You haven't really countered my point, you've elaborated quite well. Numbers are important never stated that they weren't. Numbers are not the end all of wars. US was heavily outnumbered in the Pacific war with Japan but superior strategy and planning prevailed and won the war.
You have zero idea what the Naval force is capable of. Do you even realize that Japanese destroyers were not built to same military specifications as American destroyers?
Japan needs superiority at the least to prevent a ground force of any size landing. Japanese ships are not made out of some special alien material that prevents them from harm.
So tell me how do you have dominance of u214 subs? How do you dominant the seas and air when the enemy has missile capabilities? I seriously doubt SK has the potential to win a purely naval/air war but does Japan have the capability of preventing a ground force landing? Not a chance, why dont you look up Japanese documents regarding their defense policies what I'm saying is backed up by them.
Remind you this is not America where we are thousands of miles away. In the pacific war we had no option but to decimate their navy first which we did.
You are not getting it. Its similar to the weakest link. You see numbers and think its won. There's no point in arguing with you as you refuse to see anything but numbers rather than the strategy regarding military geography or the actual capabilities of Japanese ships.

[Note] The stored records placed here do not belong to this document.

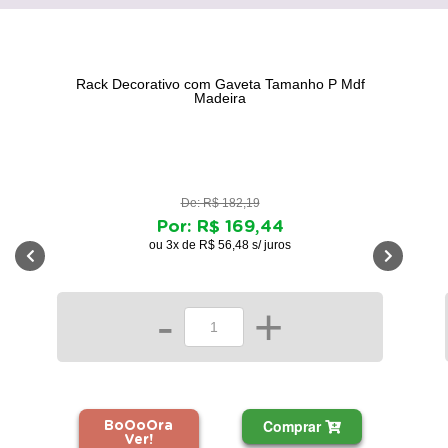
Rack Decorativo com Gaveta Tamanho P Mdf
Madeira
De: R$ 182,19
Por: R$ 169,44
ou 3x de R$ 56,48 s/ juros
-
+
Comprar
BoOoOra
Ver!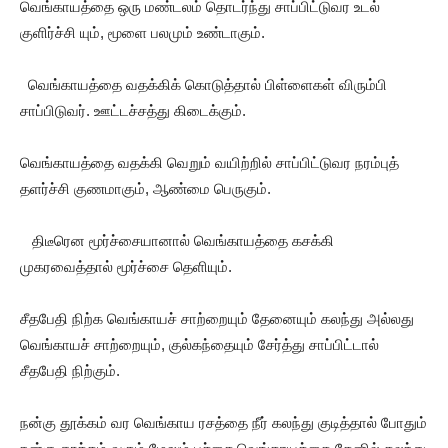
வெங்காயத்தை ஒரு மண்டலம் தொடர்ந்து சாப்பிட்டுவர உடல்
குளிர்ச்சி யும், மூளை பலமும் உண்டாகும்.
வெங்காயத்தை வதக்கிக் கொடுத்தால் பிள்ளைகள் விரும்பி
சாப்பிடுவர். ஊட்டச்சத்து கிடைக்கும்.
வெங்காயத்தை வதக்கி வெறும் வயிற்றில் சாப்பிட்டுவர நரம்புத்
தளர்ச்சி குணமாகும், ஆண்மை பெருகும்.
திடீரென மூர்ச்சையானால் வெங்காயத்தை கசக்கி
முகரவைத்தால் மூர்ச்சை தெளியும்.
சீதபேதி நிற்க வெங்காயச் சாற்றையும் தேனையும் கலந்து அல்லது
வெங்காயச் சாற்றையும், குல்கந்தையும் சேர்த்து சாப்பிட்டால்
சீதபேதி நிற்கும்.
நன்கு தூக்கம் வர வெங்காய ரசத்தை நீர் கலந்து குடித்தால் போதும்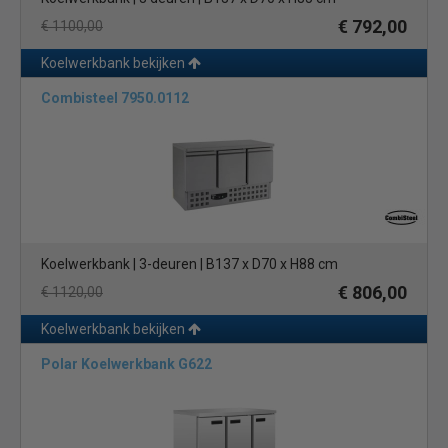
€ 792,00
€ 1100,00
Koelwerkbank bekijken
Combisteel 7950.0112
Koelwerkbank | 3-deuren | B137 x D70 x H88 cm
€ 806,00
€ 1120,00
Koelwerkbank bekijken
Polar Koelwerkbank G622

Alright Mr. Musashi_kenshin, you can talk when you aren't a subsidary of the US. I'm American and I'm white. Let me put it to you in a simple way, you get what we give you. You do what we say. Do you understand?

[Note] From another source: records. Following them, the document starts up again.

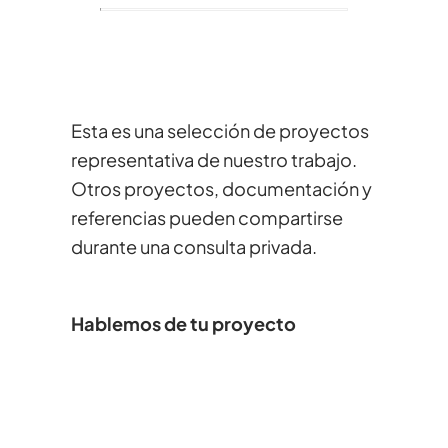
Esta es una selección de proyectos
representativa de nuestro trabajo.
Otros proyectos, documentación y
referencias pueden compartirse
durante una consulta privada.
Hablemos de tu proyecto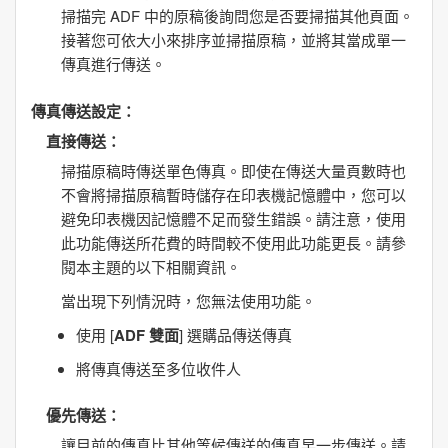
掃描完 ADF 中的原稿後詢問您是否要掃描其他頁面。
接著您可依大小來排序並掃描原稿，並將其當成單一
傳真進行傳送。
傳真傳送設定
：
直接傳送
：
掃描原稿時傳送單色傳真。即使在傳送大量頁數時也
不會將掃描原稿暫時儲存在印表機記憶體中，您可以
避免印表機因記憶體不足而發生錯誤。請注意，使用
此功能傳送所花費的時間較不使用此功能更長。請參
閱本主題的以下相關資訊。
當出現下列情況時，您無法使用功能。
使用 [
ADF 雙面
] 選購品傳送傳真
將傳真傳送至多位收件人
優先傳送
：
讓目前的傳真比其他等候傳送的傳真早一步傳送。請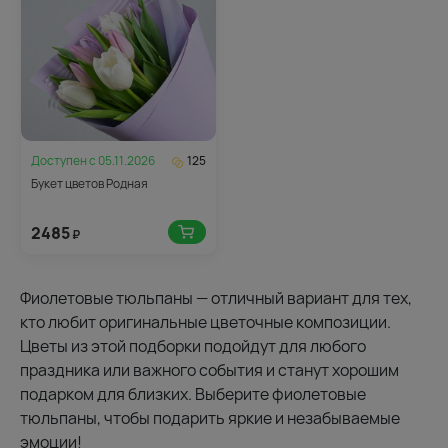
Доступен с
05.11.2026
125
Букет цветов Родная
2485
₽
Фиолетовые тюльпаны — отличный вариант для тех,
кто любит оригинальные цветочные композиции.
Цветы из этой подборки подойдут для любого
праздника или важного события и станут хорошим
подарком для близких. Выберите фиолетовые
тюльпаны, чтобы подарить яркие и незабываемые
эмоции!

Oh dear. As well as racist rants (I don't see you lasting much longer), you can't get your facts right. The USA was not "heavily outnumbered in the Pacific war with Japan". The Japanese forces which seized the Philippines, Malaya, the NEI & Burma were fewer in number than the defenders. The US Pacific offensives later in the war invariably employed more men, & far more ships, guns & aircraft than the Japanese had to oppose them. In between, there was a period when, because of the favourable (to Japan) loss ratio at the beginning of the war, Japanese forces in the Pacific (excluding China) had superior numbers & firepower. But it was brief, & the numbers behind the troops were always against them.
For example, smaller, worse-equipped Japanese shipyards, short of materials, weren't able to repair damaged ships as fast as the USA could, hence the Japanese only having 4 carriers at Midway (all they could deploy), & being surprised to encounter 3 US carriers (they underestimated how fast
Yorktown could be repaired). Midway would probably have been a crushing Japanese victory if certain
numbers (in this case, ship repairing capacity) hadn't been in the US favour. If Japan had repaired ships as fast as the USA, & the USA as fast as Japan, six Japanese carriers could have met two US carriers.

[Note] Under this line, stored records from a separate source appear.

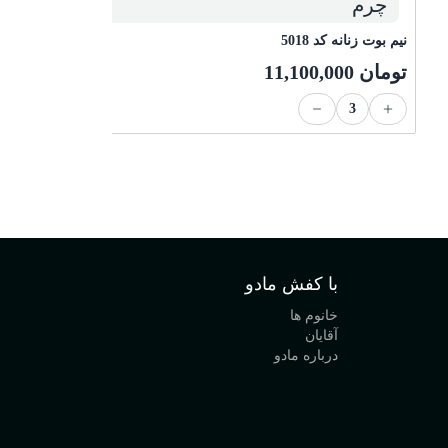
چرم
ب
نیم بوت زنانه کد 5018
ت
تومان
11,100,000
3
با کفش مادو
خانوم ها
آقایان
درباره مادو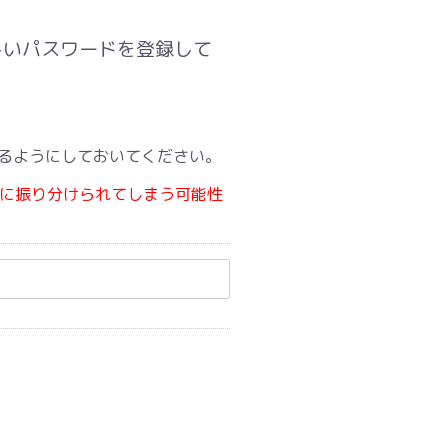
しいパスワードを登録して
出来るようにしておいてください。
ルダに振り分けられてしまう可能性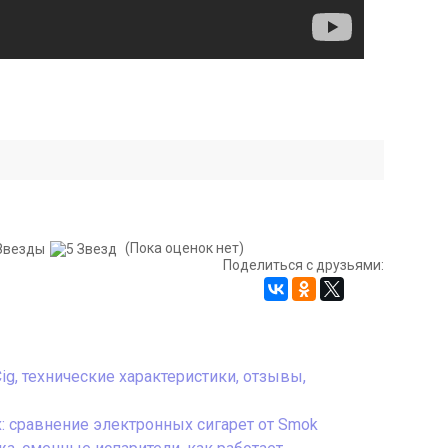
(Пока оценок нет)
Поделиться с друзьями:
ig, технические характеристики, отзывы,
ax: сравнение электронных сигарет от Smok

But even then, their air wings would have been understrength, because Japans losses ratio up to that point had still been faster than it could build fighters & train pilots, while the USA had more of both than before it entered the war, although Japan had lost fewer than its opponents. Numbers, y'see? WW2 is the classic example of a war won by numbers. The US military, very sensibly, fought it that way, & it worked very well for them.
Now as for geography - I can't see you taking any account of geography in your fantasies about a Korean invasion of Japan (BTW, how old are you? 13? It seems like a kids wargame scenario). You've not acknowledged what I said about Great Britain & the sea, for example. You've shown no awareness of the geography of Japan & Korea in relation to each other, & how it affects your scenario.
Dominance: again, you've completely failed to understand anything. THE DEFENDER DOES NOT NEED DOMINANCE (sorry for shouting, everyone else). THE ATTACKER NEEDS DOMINANCE. For a seaborne invasion of defended territory to succeed, almost everything has to go right. You are assuming the defender needs to crush the attacker, which is wrong. The defender needs only to prevent the attacker achieving his goal. If the battle between the attacking & defending naval forces is a stalemate, the invasion is defeated. I do not need to show Japanese superiority, or invulnerability, or ability to dominate anything. You need to show Korean invulnerability & ability to dominate. Korean ships have missiles - so? Japanese ships have missiles. Japanese naval shipbuilding standards aren't the same as American - so? You don't know what they are. They aren't published.
If you aren't banned first, I'd like you to tell us
1) how many troops you think S. Korea could embark, on what ships, & with what equipment.
2) what part of that force could be successfully landed in Japan
3) what casualties the JMSDF & JASDF would suffer attempting to prevent it
4) what casualties the S. Korean navy & air force would suffer attempting to prevent it. 3 & 4 should be compared
5) the implications of 3 & 4 for supplying any landed force.
6) what landed force you think it would take to conquer Japan.
If the results of 1-2 don't end up with 6, & 5 is not favourable, you're stuffed. You've not said anything (no numbers!) to show that you have any answers. Now put up or shut up.